Your output should reproduce each entry exactly, with none of its pictures.

* * * * *

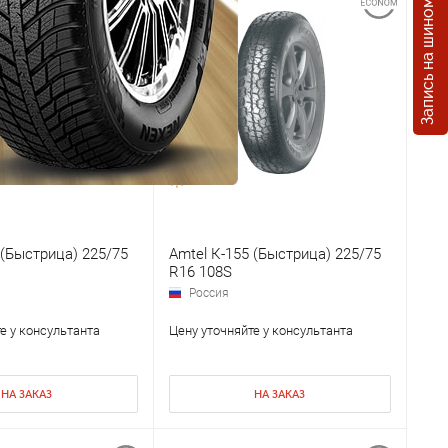
Запись на шиномонтаж
 (Быстрица) 225/75
Amtel К-155 (Быстрица) 225/75
R16 108S
Россия
е у консультанта
Цену уточняйте у консультанта
НА ЗАКАЗ
НА ЗАКАЗ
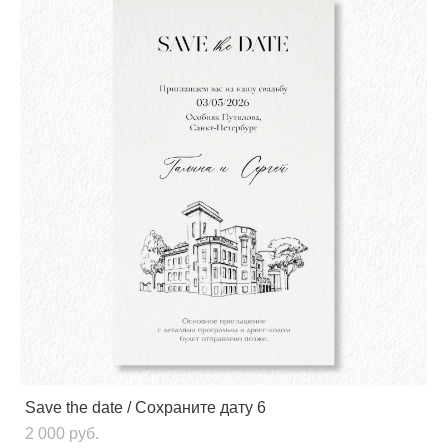
Save the date / Сохраните дату 6
2 000 pуб.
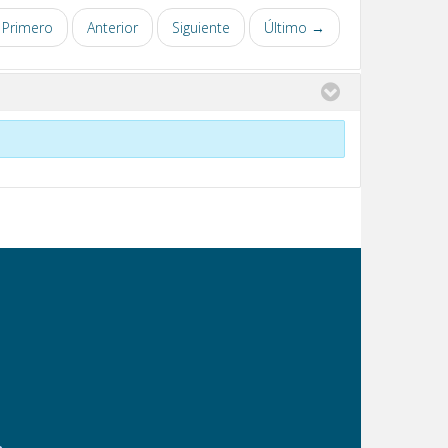
Primero
Anterior
Siguiente
Último →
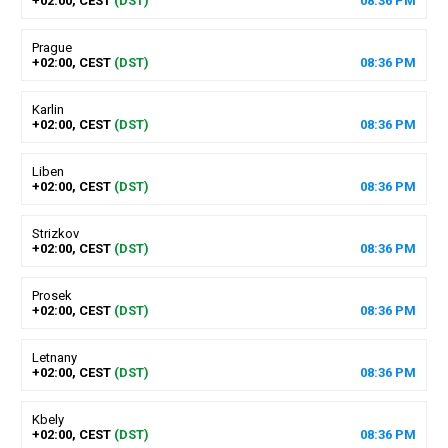
+02:00, CEST
(DST)
08
:
36
PM
Prague
+02:00, CEST
(DST)
08
:
36
PM
Karlin
+02:00, CEST
(DST)
08
:
36
PM
Liben
+02:00, CEST
(DST)
08
:
36
PM
Strizkov
+02:00, CEST
(DST)
08
:
36
PM
Prosek
+02:00, CEST
(DST)
08
:
36
PM
Letnany
+02:00, CEST
(DST)
08
:
36
PM
Kbely
+02:00, CEST
(DST)
08
:
36
PM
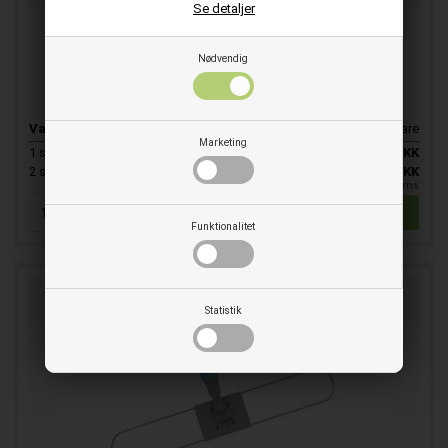
Se detaljer
Fladmoppe fremfører metal 40 cm
Nødvendig
Robust fladmoppe fremfører i metal
Varenr.
E104690
Skaffevare
Marketing
1
stk.
405,50
DKK
SPAR 15%
2
stk.
344,50
DKK
pr. stk. ekskl. moms
Funktionalitet
Statistik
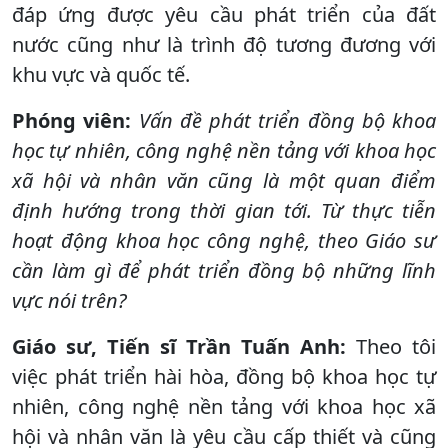
đáp ứng được yêu cầu phát triển của đất
nước cũng như là trình độ tương đương với
khu vực và quốc tế.
Phóng viên:
Vấn đề phát triển đồng bộ khoa
học tự nhiên, công nghệ nền tảng với khoa học
xã hội và nhân văn cũng là một quan điểm
định hướng trong thời gian tới. Từ thực tiễn
hoạt động khoa học công nghệ, theo Giáo sư
cần làm gì để phát triển đồng bộ những lĩnh
vực nói trên?
Giáo sư, Tiến sĩ Trần Tuấn Anh:
Theo tôi
việc phát triển hài hòa, đồng bộ khoa học tự
nhiên, công nghệ nền tảng với khoa học xã
hội và nhân văn là yêu cầu cấp thiết và cũng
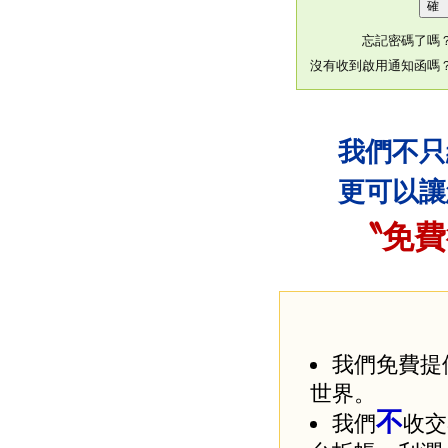
忘記密碼了嗎
沒有收到啟用通知函嗎
我們不只
更可以讓
〝免費
我們免費提
世界。
不
我們
收交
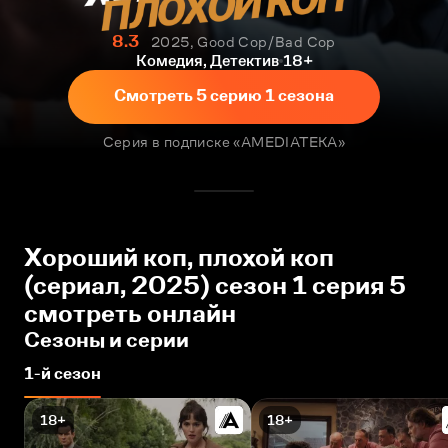
8.3
2025, Good Cop/Bad Cop
Комедия, Детектив
18+
Смотреть 5 серию 1 сезона
Серия в подписке «AMEDIATEKA»
Хороший коп, плохой коп
(сериал, 2025) сезон 1 серия 5
смотреть онлайн
Сезоны и серии
1-й сезон
18+
18+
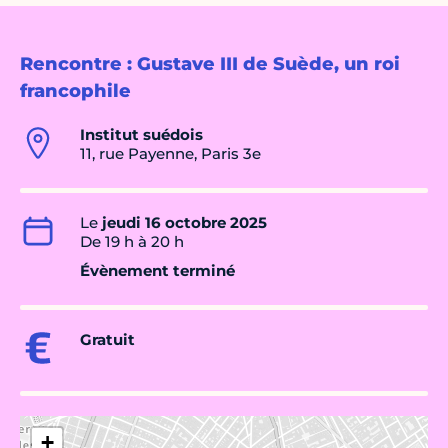
Rencontre : Gustave III de Suède, un roi
francophile
Institut suédois
11, rue Payenne, Paris 3e
Le
jeudi 16 octobre 2025
De 19 h à 20 h
Évènement terminé
Gratuit
+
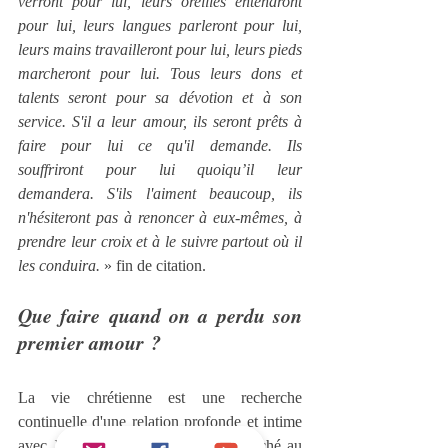
verront pour lui, leurs oreilles entendront 
pour lui, leurs langues parleront pour lui, 
leurs mains travailleront pour lui, leurs pieds 
marcheront pour lui. Tous leurs dons et 
talents seront pour sa dévotion et à son 
service. S'il a leur amour, ils seront prêts à 
faire pour lui ce qu'il demande. Ils 
souffriront pour lui quoiqu’il leur 
demandera. S'ils l'aiment beaucoup, ils 
n'hésiteront pas à renoncer à eux-mêmes, à 
prendre leur croix et à le suivre partout où il 
les conduira.
 » fin de citation.
Que faire quand on a perdu son 
premier amour ?
La vie chrétienne est une recherche 
continuelle d'une relation profonde et intime 
avec Jésus-Christ. Parce qu'il est attaché au 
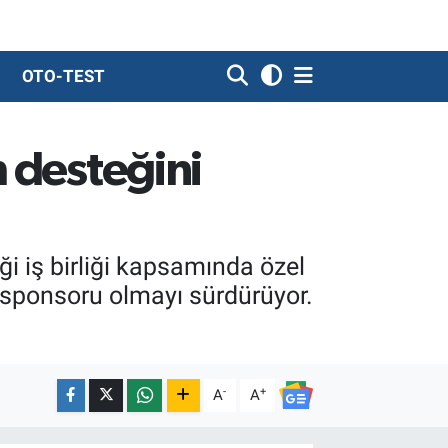
OTO-TEST
m desteğini
ği iş birliği kapsamında özel
 sponsoru olmayı sürdürüyor.
-
+
A
A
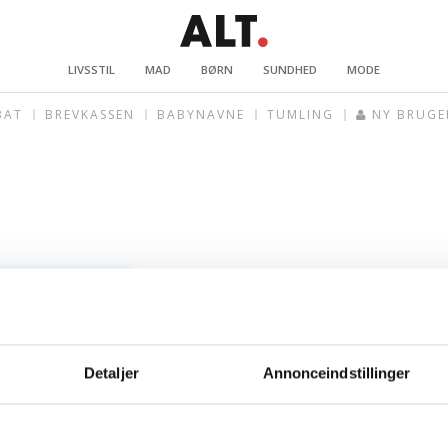
LIVSSTIL
MAD
BØRN
SUNDHED
MODE
BAT
BREVKASSEN
BABYNAVNE
TUMLING
NY BRUGE
Detaljer
Annonceindstillinger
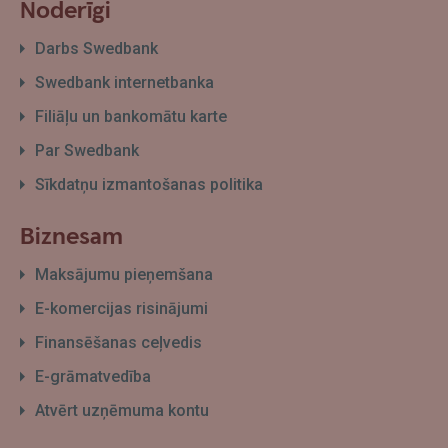
Noderīgi
Darbs Swedbank
Swedbank internetbanka
Filiāļu un bankomātu karte
Par Swedbank
Sīkdatņu izmantošanas politika
Biznesam
Maksājumu pieņemšana
E-komercijas risinājumi
Finansēšanas ceļvedis
E-grāmatvedība
Atvērt uzņēmuma kontu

* * * * *

:: Solution to this problem ::
Запись на шиномонтаж
 (Быстрица) 225/75
Amtel К-155 (Быстрица) 225/75
R16 108S
Россия
е у консультанта
Цену уточняйте у консультанта
НА ЗАКАЗ
НА ЗАКАЗ
Save the date / Сохраните дату 6
2 000 pуб.
Primero
Anterior
Siguiente
Último →
+02:00, CEST
(DST)
08
:
36
PM
Prague
+02:00, CEST
(DST)
08
:
36
PM
Karlin
+02:00, CEST
(DST)
08
:
36
PM
Liben
+02:00, CEST
(DST)
08
:
36
PM
Strizkov
+02:00, CEST
(DST)
08
:
36
PM
Prosek
+02:00, CEST
(DST)
08
:
36
PM
Letnany
+02:00, CEST
(DST)
08
:
36
PM
Kbely
+02:00, CEST
(DST)
08
:
36
PM
Se detaljer
Fladmoppe fremfører metal 40 cm
Nødvendig
Robust fladmoppe fremfører i metal
Varenr.
E104690
Skaffevare
Marketing
1
stk.
405,50
DKK
SPAR 15%
2
stk.
344,50
DKK
pr. stk. ekskl. moms
Funktionalitet
Statistik
đáp ứng được yêu cầu phát triển của đất
nước cũng như là trình độ tương đương với
khu vực và quốc tế.
Phóng viên:
Vấn đề phát triển đồng bộ khoa
học tự nhiên, công nghệ nền tảng với khoa học
xã hội và nhân văn cũng là một quan điểm
định hướng trong thời gian tới. Từ thực tiễn
hoạt động khoa học công nghệ, theo Giáo sư
cần làm gì để phát triển đồng bộ những lĩnh
vực nói trên?
Giáo sư, Tiến sĩ Trần Tuấn Anh:
Theo tôi
việc phát triển hài hòa, đồng bộ khoa học tự
nhiên, công nghệ nền tảng với khoa học xã
hội và nhân văn là yêu cầu cấp thiết và cũng
忘記密碼了嗎
沒有收到啟用通知函嗎
我們不只
更可以讓
〝免費
我們免費提
世界。
不
我們
收交
8.3
2025, Good Cop/Bad Cop
Комедия, Детектив
18+
Смотреть 5 серию 1 сезона
Серия в подписке «AMEDIATEKA»
Хороший коп, плохой коп
(сериал, 2025) сезон 1 серия 5
смотреть онлайн
Сезоны и серии
1-й сезон
18+
18+
Rencontre : Gustave III de Suède, un roi
francophile
Institut suédois
11, rue Payenne, Paris 3e
Le
jeudi 16 octobre 2025
De 19 h à 20 h
Évènement terminé
Gratuit
+
verront pour lui, leurs oreilles entendront 
pour lui, leurs langues parleront pour lui, 
leurs mains travailleront pour lui, leurs pieds 
marcheront pour lui. Tous leurs dons et 
talents seront pour sa dévotion et à son 
service. S'il a leur amour, ils seront prêts à 
faire pour lui ce qu'il demande. Ils 
souffriront pour lui quoiqu’il leur 
demandera. S'ils l'aiment beaucoup, ils 
n'hésiteront pas à renoncer à eux-mêmes, à 
prendre leur croix et à le suivre partout où il 
les conduira.
 » fin de citation.
Que faire quand on a perdu son 
premier amour ?
La vie chrétienne est une recherche 
continuelle d'une relation profonde et intime 
avec Jésus-Christ. Parce qu'il est attaché au 
OTO-TEST
m desteğini
ği iş birliği kapsamında özel
 sponsoru olmayı sürdürüyor.
-
+
A
A
LIVSSTIL
MAD
BØRN
SUNDHED
MODE
BAT
BREVKASSEN
BABYNAVNE
TUMLING
NY BRUGE
Detaljer
Annonceindstillinger
Noderīgi
Darbs Swedbank
Swedbank internetbanka
Filiāļu un bankomātu karte
Par Swedbank
Sīkdatņu izmantošanas politika
Biznesam
Maksājumu pieņemšana
E-komercijas risinājumi
Finansēšanas ceļvedis
E-grāmatvedība
Atvērt uzņēmuma kontu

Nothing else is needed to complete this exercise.